The Girl You Speak of is Lost

I always liked this title. I didn't use it on the poem I wrote the first draft of below. So I'm using it now. Again. For no reason.

Here's a little snippet from my Monday. Please excuse nasty language. At least I didn't say "fuckity fuck fuck fuck" which I did repeatedly in Monday's email when we found out such things as our dead water heater being out of warranty, the fact that there is no way to have the water on in the house and the water heater not leak, and the fact that no one could come that day to fix it.

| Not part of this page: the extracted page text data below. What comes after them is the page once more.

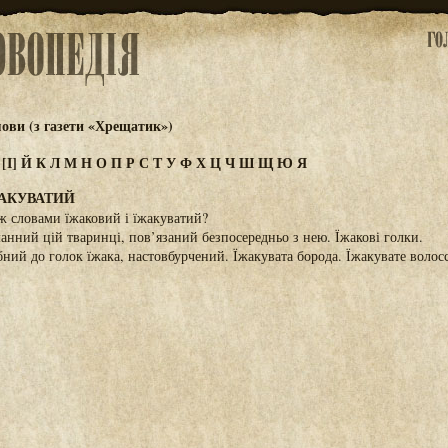
ови (з газети «Хрещатик»)
З
[І]
Й
К
Л
М
Н
О
П
Р
С
Т
У
Ф
Х
Ц
Ч
Ш
Щ
Ю
Я
ЖАКУВАТИЙ
іж словами їжаковий і їжакуватий?
анний цій тваринці, пов’язаний безпосередньо з нею. Їжакові голки.
ний до голок їжака, настовбурчений. Їжакувата борода. Їжакувате волосс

--------------- swg #14550              (27 lines) ---------------

Date: Mon Nov 24 09:02:32 2003
From: I'll have some of whatever you're on, please 
Subject: malls are surreal

Sorry you were sick, kittee.

Today I have to work impressively hard, so that when a plumber calls and
say he can get to my house I can leave quickly and everyone will just say
let her go, she's worked enough already!  (ha ha ha)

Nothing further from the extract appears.